Kernel recompilation & HPC application performance

Friday, October 30th, 2009

Some questions never die, kernel recompilation for improving the performance of an application is one of them. I have heard this question from users from various domains (CFD, seismic, financial, oil & gas, academic, bio-molecular modeling and so on and so on). It always starts the same way.

“I think I should recompile the kernel of my cluster so I can have better performance. What do you think?”

And my answer always is “No”. It does sound logical … you compile your code with the best possible optimizations and you get better performance (in most cases, I should add). Why does it not apply to the kernel? After all, kernel is what is managing my processes, running my system.
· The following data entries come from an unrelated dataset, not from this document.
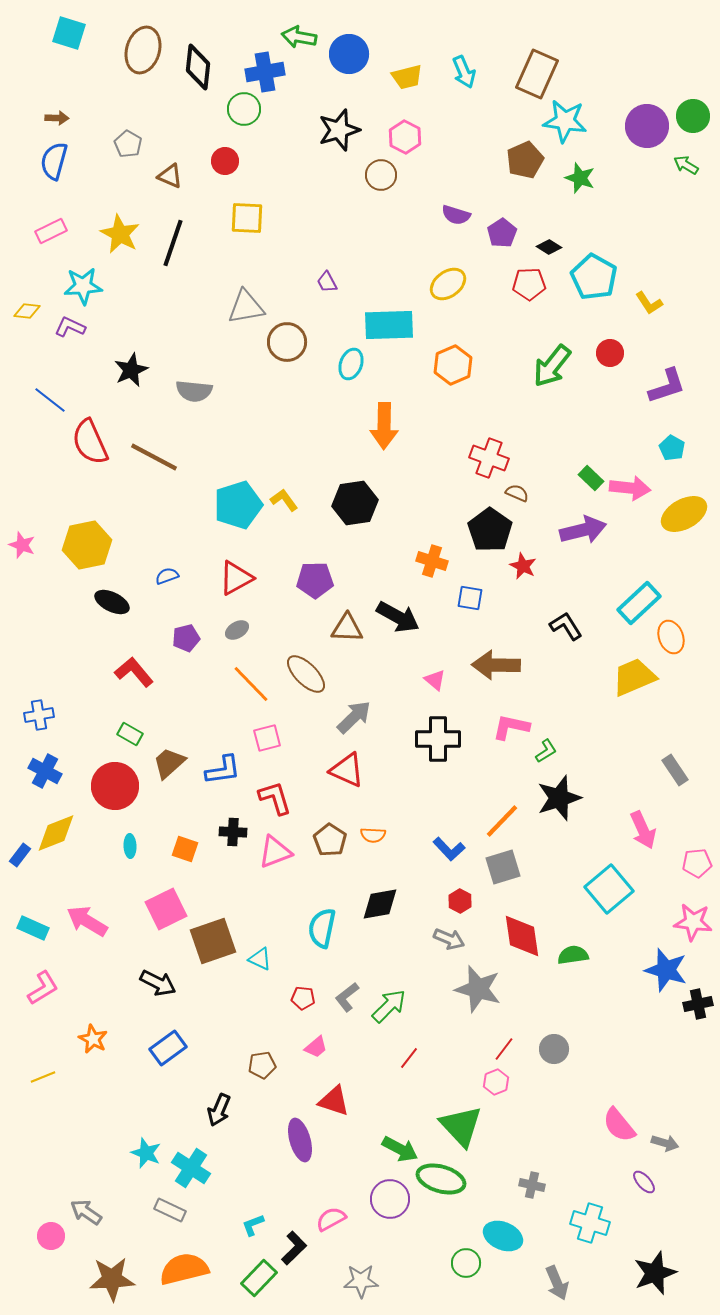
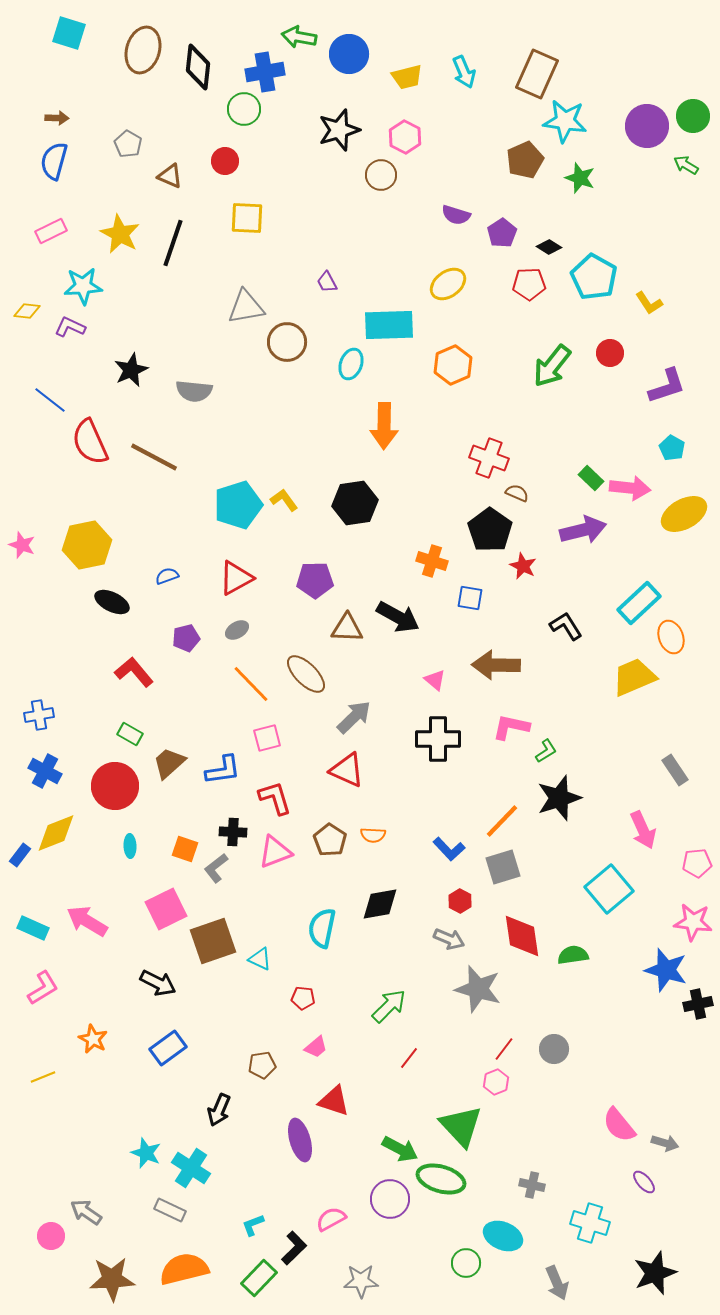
gray L-shape at (347, 997): moved 131 px left, 129 px up
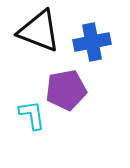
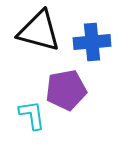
black triangle: rotated 6 degrees counterclockwise
blue cross: rotated 6 degrees clockwise
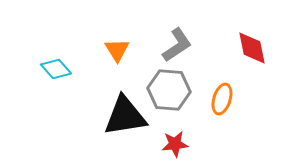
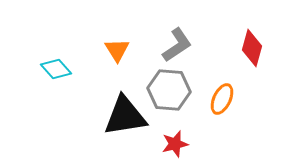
red diamond: rotated 27 degrees clockwise
orange ellipse: rotated 8 degrees clockwise
red star: rotated 8 degrees counterclockwise
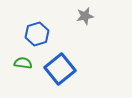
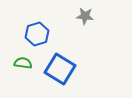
gray star: rotated 18 degrees clockwise
blue square: rotated 20 degrees counterclockwise
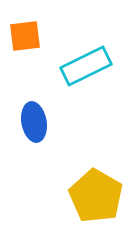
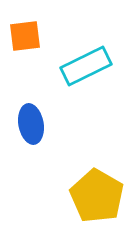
blue ellipse: moved 3 px left, 2 px down
yellow pentagon: moved 1 px right
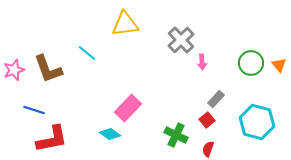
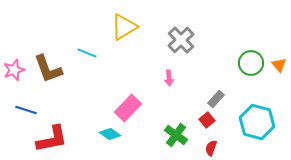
yellow triangle: moved 1 px left, 3 px down; rotated 24 degrees counterclockwise
cyan line: rotated 18 degrees counterclockwise
pink arrow: moved 33 px left, 16 px down
blue line: moved 8 px left
green cross: rotated 10 degrees clockwise
red semicircle: moved 3 px right, 1 px up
It’s easy to start the debate this way but miss out a key aspect.

Here are a few key questions to ask before you start on this (almost always) fruitless exercise:

  • How much time do I actually spend in the kernel when you are running your (scientific) code?
  • How much of that time is actually spent doing something useful than waiting on something else (good old friend, disk I/O, interrupt handling)?

With newer interconnects like Infiniband which use user level drivers and employ kernel bypass to drastically improve latencies (barring the initial setup time), how much performance improvement can you really expect from recompiling your kernel?

Kernel recompilation can also bring cluster management headaches:

  • Deploy the new kernel to every node in the cluster
  • Recompile your kernel every time a new security or performance related patch is released
  • Recompile your hardware drivers to match your new kernel
  • Stability and performance issues of drivers with your choice of compiler optimizations
  • Not knowing what areas of the kernel code are adversely affected by your choice of optimizations
  • And not to forget, some ISV’s support their code on only certain kernels only. Once you start using your ISV code on a different kernel, goodbye vendor support!

A more practical approach would be to look in to the application code and make optimizations in its code either through good old hand tuning or through performance libraries or straight forward compiler optimizations. Beware if you are dealing with floating point and double precision arithmetic, you should tread carefully when using more aggressive compiler optimizations. Several compilers do not guarantee precision at higher optimizations.

Using simple techniques like data decomposition, functional decomposition, overlapping computation & communication and pipelining to improve the efficiency of your available compute resources. This will yield a better return on investment especially when we are moving in to an increasingly many-core environment.

There is a paper on how profile-based optimization of the kernel yielded a significant performance improvement. More on that here.

And results from a recent article on Gentoo essentially show that for most applications and usage cases, it does not make much sense to compile and build your own kernel.